Exercise data>
_ _ _ _ _
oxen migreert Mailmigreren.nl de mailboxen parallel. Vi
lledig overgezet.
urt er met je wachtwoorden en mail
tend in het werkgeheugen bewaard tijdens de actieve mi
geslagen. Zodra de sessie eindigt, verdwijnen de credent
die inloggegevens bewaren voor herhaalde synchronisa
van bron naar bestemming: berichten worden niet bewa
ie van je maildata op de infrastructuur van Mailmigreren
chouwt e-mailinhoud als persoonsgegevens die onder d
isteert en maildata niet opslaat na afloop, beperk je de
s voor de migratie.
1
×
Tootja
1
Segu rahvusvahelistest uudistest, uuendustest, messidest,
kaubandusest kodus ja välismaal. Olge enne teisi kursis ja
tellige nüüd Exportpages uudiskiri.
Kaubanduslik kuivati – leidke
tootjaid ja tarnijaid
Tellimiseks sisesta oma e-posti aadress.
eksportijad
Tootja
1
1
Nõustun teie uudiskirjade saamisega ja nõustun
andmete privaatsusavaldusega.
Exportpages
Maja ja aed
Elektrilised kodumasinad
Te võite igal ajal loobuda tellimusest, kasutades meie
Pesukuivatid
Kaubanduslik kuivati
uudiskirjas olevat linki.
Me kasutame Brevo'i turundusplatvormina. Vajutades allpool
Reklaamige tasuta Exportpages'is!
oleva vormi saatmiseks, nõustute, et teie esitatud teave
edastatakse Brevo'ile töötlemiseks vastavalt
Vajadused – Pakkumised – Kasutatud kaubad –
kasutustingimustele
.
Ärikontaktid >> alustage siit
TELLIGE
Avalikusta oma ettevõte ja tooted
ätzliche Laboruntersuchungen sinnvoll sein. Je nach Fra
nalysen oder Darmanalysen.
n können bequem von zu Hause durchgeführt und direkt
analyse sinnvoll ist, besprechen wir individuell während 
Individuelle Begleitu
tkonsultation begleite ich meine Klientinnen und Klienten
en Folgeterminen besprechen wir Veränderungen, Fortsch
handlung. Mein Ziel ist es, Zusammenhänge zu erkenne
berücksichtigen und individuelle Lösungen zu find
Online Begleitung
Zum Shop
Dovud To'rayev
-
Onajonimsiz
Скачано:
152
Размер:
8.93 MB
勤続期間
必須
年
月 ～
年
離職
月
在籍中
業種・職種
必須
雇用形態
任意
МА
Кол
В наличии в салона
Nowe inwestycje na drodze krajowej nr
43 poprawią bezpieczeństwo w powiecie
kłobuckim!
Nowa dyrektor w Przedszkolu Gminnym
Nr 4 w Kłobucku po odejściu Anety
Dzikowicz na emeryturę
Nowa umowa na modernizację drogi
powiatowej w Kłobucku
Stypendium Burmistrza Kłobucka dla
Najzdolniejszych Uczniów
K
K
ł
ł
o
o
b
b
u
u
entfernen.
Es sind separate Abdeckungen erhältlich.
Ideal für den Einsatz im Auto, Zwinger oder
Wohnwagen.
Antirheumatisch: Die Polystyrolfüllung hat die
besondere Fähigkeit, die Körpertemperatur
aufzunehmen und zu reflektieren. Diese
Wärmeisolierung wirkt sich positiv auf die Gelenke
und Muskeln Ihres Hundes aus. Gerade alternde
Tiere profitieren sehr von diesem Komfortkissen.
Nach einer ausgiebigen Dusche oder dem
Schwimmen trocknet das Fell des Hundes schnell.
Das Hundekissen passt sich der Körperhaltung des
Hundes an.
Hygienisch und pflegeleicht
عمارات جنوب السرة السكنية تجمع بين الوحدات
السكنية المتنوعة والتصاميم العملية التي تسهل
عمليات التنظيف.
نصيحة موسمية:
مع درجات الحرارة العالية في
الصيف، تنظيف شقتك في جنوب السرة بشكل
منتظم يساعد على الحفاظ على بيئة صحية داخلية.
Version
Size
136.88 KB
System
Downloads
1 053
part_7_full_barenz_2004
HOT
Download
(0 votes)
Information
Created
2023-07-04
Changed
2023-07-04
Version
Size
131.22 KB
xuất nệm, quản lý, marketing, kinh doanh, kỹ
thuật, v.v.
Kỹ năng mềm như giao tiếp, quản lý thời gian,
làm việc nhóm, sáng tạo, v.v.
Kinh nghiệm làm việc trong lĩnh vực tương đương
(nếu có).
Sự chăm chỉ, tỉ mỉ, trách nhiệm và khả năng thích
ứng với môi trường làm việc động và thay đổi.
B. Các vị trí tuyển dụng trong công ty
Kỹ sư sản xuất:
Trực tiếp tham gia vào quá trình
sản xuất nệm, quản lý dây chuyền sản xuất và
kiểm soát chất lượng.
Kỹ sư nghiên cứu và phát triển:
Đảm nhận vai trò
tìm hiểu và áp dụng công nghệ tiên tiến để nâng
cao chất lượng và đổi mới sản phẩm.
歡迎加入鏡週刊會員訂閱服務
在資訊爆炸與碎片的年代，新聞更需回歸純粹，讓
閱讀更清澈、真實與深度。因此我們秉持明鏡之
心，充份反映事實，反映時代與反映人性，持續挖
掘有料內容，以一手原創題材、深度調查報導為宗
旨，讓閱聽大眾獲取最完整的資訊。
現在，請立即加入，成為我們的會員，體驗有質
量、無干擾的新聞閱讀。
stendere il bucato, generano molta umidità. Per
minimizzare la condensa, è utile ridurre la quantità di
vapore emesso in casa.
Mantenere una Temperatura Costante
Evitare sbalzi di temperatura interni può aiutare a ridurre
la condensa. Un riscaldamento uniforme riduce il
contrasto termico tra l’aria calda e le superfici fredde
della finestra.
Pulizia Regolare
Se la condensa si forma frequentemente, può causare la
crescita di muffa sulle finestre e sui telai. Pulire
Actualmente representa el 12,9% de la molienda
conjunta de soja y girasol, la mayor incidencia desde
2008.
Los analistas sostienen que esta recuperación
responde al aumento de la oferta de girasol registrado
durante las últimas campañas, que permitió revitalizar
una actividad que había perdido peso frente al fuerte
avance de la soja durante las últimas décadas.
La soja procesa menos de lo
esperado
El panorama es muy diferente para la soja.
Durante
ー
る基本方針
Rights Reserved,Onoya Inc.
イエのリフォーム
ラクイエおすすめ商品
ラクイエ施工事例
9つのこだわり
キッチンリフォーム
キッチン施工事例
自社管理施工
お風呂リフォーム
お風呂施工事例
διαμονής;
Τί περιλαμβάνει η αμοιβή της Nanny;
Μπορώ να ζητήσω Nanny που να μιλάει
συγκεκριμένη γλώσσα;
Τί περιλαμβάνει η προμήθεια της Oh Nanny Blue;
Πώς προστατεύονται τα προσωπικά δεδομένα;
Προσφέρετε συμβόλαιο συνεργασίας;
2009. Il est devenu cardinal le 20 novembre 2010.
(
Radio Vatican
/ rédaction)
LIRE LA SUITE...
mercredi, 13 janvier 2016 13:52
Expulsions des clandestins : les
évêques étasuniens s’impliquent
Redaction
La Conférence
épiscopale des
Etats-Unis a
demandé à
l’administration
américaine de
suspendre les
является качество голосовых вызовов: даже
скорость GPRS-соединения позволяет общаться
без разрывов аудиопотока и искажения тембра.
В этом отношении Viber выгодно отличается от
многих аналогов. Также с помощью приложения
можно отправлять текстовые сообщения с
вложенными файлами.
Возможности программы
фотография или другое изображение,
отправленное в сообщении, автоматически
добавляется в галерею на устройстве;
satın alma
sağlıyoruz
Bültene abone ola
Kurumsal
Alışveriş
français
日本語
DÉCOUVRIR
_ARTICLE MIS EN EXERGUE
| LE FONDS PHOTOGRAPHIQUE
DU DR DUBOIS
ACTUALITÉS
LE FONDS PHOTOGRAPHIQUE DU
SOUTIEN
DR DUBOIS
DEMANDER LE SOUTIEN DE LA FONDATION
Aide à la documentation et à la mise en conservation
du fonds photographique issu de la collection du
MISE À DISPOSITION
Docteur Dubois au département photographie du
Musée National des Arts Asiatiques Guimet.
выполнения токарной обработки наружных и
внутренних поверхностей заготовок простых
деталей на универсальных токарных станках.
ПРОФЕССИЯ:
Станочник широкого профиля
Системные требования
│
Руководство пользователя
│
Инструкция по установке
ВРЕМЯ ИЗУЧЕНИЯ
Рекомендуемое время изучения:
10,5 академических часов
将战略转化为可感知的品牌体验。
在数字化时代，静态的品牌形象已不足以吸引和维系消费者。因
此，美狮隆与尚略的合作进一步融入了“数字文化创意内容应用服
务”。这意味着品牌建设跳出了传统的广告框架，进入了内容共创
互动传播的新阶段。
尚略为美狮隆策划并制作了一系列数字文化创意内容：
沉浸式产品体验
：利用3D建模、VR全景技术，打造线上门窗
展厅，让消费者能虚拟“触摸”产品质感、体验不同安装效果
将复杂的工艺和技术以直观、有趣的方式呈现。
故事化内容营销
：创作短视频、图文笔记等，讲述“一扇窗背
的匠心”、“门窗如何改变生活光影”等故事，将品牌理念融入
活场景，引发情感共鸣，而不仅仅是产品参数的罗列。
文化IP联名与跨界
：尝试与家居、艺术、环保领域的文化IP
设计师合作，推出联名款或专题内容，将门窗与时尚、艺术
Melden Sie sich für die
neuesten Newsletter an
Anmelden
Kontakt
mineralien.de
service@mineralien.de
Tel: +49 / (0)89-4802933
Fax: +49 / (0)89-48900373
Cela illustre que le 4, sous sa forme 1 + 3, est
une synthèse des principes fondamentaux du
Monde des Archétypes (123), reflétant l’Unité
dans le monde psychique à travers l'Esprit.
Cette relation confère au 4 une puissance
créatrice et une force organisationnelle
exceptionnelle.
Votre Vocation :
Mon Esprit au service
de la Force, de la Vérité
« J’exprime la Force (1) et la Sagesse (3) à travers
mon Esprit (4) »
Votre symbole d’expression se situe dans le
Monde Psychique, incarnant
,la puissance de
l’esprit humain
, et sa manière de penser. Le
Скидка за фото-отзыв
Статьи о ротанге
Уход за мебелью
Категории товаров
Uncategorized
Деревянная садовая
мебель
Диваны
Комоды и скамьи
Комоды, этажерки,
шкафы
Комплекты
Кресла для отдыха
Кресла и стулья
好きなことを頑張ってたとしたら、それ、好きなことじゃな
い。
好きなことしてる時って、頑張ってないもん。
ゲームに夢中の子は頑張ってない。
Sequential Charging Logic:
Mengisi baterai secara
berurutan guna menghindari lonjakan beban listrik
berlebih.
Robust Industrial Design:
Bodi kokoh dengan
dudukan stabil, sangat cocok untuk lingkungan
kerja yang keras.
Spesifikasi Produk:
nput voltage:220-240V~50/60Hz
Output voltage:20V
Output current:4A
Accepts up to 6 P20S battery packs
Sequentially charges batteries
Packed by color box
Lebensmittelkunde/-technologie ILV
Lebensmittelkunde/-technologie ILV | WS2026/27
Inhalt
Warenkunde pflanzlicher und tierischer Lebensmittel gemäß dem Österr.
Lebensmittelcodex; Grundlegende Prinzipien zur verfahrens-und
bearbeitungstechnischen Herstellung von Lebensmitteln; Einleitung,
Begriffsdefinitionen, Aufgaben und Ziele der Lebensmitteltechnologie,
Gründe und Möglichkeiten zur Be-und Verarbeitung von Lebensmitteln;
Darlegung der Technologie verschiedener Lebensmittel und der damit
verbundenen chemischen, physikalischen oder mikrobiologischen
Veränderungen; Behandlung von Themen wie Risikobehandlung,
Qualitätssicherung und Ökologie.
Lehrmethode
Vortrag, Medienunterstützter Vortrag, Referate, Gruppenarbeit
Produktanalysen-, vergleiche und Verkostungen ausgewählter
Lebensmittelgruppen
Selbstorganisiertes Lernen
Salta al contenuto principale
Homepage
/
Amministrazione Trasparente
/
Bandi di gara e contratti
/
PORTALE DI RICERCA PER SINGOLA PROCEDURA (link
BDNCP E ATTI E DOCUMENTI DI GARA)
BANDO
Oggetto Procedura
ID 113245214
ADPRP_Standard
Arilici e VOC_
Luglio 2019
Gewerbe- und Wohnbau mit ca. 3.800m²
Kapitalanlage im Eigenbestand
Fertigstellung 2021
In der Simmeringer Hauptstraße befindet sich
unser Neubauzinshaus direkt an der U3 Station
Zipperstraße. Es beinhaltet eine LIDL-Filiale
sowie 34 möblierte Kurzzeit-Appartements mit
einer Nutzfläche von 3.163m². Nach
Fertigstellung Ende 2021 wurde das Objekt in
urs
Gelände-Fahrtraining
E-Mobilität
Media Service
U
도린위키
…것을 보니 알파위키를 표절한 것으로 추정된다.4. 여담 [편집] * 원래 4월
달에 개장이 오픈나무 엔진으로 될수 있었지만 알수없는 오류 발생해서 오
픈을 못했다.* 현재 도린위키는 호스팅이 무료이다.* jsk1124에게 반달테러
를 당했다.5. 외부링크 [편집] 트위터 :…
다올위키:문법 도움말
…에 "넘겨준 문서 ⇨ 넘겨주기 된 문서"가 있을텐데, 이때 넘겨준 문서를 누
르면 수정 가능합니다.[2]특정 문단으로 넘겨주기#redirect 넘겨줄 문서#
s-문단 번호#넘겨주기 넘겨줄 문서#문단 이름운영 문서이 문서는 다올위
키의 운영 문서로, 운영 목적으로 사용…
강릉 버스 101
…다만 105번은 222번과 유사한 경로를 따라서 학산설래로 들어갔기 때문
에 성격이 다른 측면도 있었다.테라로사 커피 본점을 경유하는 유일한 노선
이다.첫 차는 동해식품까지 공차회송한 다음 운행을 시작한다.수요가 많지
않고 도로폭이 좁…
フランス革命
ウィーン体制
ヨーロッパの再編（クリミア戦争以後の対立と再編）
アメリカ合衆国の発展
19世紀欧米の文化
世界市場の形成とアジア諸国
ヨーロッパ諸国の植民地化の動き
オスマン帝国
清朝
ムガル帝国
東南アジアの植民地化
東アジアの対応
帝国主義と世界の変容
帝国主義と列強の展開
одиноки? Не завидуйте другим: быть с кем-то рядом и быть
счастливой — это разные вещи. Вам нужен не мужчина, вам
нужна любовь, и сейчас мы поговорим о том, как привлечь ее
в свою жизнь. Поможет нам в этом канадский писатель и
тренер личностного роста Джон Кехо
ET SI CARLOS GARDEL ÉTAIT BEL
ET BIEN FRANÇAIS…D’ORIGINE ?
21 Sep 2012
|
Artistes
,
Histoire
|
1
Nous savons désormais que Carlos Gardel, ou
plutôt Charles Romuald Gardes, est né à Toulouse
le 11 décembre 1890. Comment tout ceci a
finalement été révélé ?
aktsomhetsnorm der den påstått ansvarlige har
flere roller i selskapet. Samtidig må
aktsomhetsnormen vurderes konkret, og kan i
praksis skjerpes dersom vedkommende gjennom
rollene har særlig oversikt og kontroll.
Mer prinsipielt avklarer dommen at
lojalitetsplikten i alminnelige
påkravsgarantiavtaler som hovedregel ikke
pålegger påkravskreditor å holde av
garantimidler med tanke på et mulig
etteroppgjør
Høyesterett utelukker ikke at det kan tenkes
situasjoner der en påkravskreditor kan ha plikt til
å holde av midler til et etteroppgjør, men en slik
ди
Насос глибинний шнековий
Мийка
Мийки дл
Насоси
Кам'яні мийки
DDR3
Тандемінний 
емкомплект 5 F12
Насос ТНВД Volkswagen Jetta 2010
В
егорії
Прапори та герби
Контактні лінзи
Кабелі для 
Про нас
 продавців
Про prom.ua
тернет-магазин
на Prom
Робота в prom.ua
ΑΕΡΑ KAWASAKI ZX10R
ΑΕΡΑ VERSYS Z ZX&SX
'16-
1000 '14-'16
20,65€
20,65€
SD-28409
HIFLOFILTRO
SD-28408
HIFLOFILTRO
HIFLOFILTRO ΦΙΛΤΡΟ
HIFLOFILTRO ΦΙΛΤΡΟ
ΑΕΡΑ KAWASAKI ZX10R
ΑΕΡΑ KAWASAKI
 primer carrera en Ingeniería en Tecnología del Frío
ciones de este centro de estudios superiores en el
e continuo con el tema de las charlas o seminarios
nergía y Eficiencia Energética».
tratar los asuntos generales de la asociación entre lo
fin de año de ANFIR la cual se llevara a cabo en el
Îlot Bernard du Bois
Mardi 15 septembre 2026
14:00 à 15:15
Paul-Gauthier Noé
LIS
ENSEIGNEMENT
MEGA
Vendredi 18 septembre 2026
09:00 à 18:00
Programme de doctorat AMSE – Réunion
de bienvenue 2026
_ _ _ _ _
What you should do>
Using the entries above, output exactly the lines between the line holding "Expulsions des clandestins : les" and the line holding "можно отправлять текстовые сообщения с", end lines included, and nothing more.

Exercise solution>
Expulsions des clandestins : les
évêques étasuniens s’impliquent
Redaction
La Conférence
épiscopale des
Etats-Unis a
demandé à
l’administration
américaine de
suspendre les
является качество голосовых вызовов: даже
скорость GPRS-соединения позволяет общаться
без разрывов аудиопотока и искажения тембра.
В этом отношении Viber выгодно отличается от
многих аналогов. Также с помощью приложения
можно отправлять текстовые сообщения с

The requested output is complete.